[Saved entries]
★ ★ ★

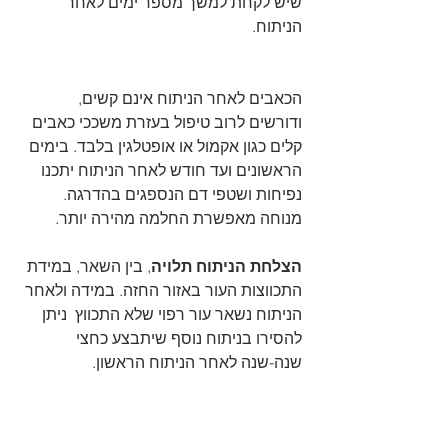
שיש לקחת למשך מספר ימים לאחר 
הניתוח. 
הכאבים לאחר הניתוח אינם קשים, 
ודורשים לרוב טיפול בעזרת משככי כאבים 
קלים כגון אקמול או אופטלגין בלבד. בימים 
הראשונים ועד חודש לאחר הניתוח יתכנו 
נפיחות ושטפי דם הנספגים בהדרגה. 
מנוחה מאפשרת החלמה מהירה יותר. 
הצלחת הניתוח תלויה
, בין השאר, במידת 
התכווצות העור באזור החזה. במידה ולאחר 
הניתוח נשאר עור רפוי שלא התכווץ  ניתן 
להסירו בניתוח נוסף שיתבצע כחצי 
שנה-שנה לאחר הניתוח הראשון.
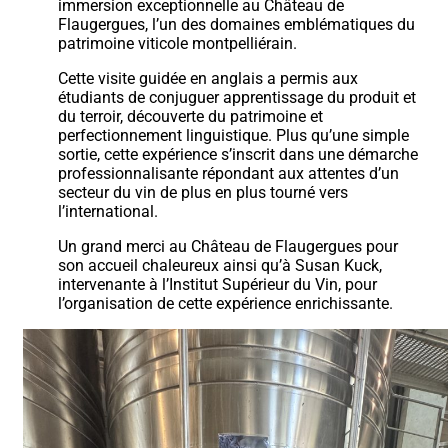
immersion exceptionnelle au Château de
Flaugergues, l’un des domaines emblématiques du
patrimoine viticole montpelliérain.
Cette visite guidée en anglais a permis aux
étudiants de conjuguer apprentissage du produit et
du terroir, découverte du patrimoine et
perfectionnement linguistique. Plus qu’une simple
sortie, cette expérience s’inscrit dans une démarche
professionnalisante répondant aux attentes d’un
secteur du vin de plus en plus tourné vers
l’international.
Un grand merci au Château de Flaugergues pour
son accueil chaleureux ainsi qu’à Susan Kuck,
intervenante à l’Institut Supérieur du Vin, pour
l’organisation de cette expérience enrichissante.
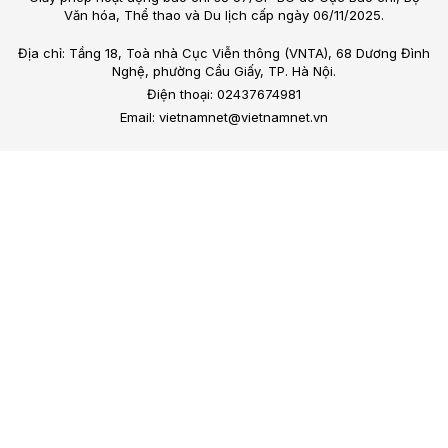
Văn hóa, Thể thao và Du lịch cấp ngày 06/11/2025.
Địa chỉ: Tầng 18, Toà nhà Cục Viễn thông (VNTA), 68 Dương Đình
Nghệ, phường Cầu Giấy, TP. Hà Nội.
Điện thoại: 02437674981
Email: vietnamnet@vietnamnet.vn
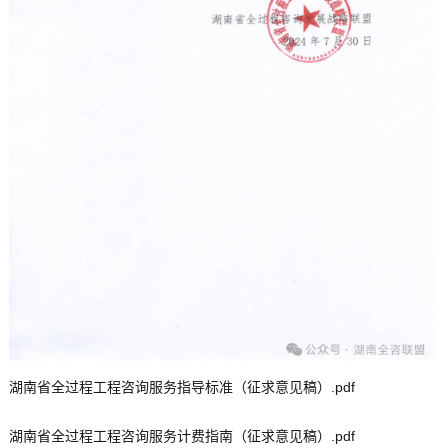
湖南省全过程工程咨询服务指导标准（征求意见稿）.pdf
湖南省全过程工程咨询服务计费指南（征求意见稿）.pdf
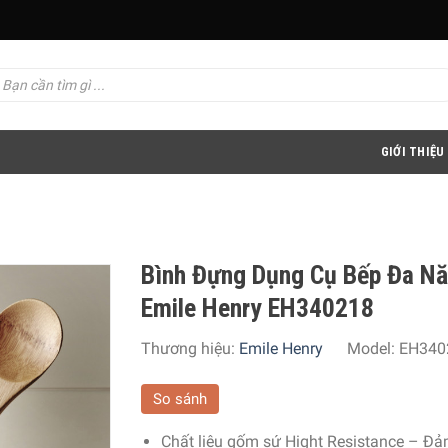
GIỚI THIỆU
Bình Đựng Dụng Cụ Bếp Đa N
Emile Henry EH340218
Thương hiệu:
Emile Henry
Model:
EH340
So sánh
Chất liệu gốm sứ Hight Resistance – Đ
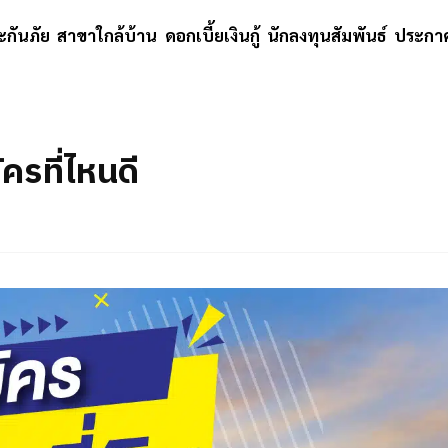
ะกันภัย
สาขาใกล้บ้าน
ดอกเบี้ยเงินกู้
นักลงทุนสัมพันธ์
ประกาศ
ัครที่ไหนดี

★ ★ ★

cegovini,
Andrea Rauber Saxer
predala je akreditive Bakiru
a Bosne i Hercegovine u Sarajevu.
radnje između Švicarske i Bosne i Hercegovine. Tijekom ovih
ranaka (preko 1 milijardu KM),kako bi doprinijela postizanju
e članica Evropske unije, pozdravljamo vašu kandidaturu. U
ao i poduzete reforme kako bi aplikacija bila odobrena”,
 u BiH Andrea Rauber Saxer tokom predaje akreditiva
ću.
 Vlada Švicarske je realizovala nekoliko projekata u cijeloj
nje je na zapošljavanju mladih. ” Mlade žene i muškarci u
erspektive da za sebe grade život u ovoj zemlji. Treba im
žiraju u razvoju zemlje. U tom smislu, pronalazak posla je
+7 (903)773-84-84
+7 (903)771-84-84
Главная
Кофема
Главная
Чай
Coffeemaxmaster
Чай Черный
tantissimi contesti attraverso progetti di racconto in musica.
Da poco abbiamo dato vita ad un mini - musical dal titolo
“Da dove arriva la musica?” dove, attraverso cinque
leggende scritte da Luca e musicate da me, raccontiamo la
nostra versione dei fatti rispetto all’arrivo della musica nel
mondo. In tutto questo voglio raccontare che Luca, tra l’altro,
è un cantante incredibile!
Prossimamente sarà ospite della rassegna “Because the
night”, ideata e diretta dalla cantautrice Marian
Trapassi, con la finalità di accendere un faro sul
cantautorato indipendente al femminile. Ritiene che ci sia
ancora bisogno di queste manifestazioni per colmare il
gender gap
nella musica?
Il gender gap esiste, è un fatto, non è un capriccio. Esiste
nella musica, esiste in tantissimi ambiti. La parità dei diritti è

★ ★ ★

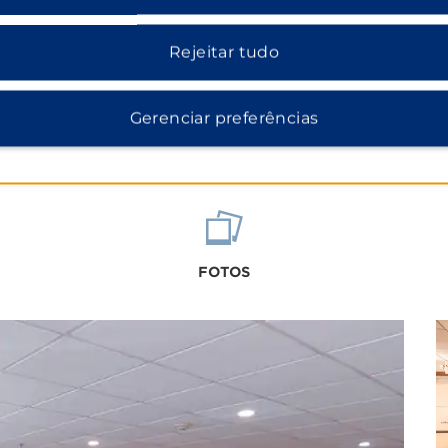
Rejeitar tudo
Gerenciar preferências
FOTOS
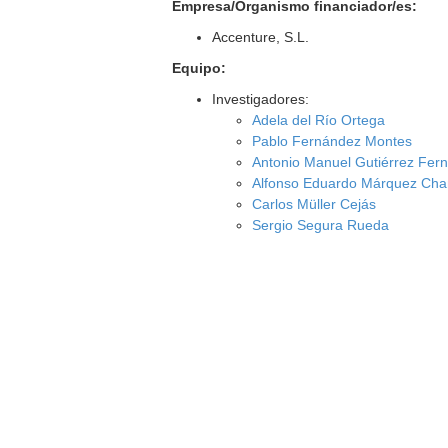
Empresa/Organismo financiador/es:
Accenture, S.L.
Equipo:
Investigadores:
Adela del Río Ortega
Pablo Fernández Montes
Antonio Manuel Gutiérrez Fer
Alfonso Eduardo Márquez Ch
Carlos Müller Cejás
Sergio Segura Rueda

★ ★ ★

Please make an exact copy of the lines above from the line with "nostra versione dei" through the line with "nella musica, esiste", both ends included.

nostra versione dei fatti rispetto all’arrivo della musica nel
mondo. In tutto questo voglio raccontare che Luca, tra l’altro,
è un cantante incredibile!
Prossimamente sarà ospite della rassegna “Because the
night”, ideata e diretta dalla cantautrice Marian
Trapassi, con la finalità di accendere un faro sul
cantautorato indipendente al femminile. Ritiene che ci sia
ancora bisogno di queste manifestazioni per colmare il
gender gap
nella musica?
Il gender gap esiste, è un fatto, non è un capriccio. Esiste
nella musica, esiste in tantissimi ambiti. La parità dei diritti è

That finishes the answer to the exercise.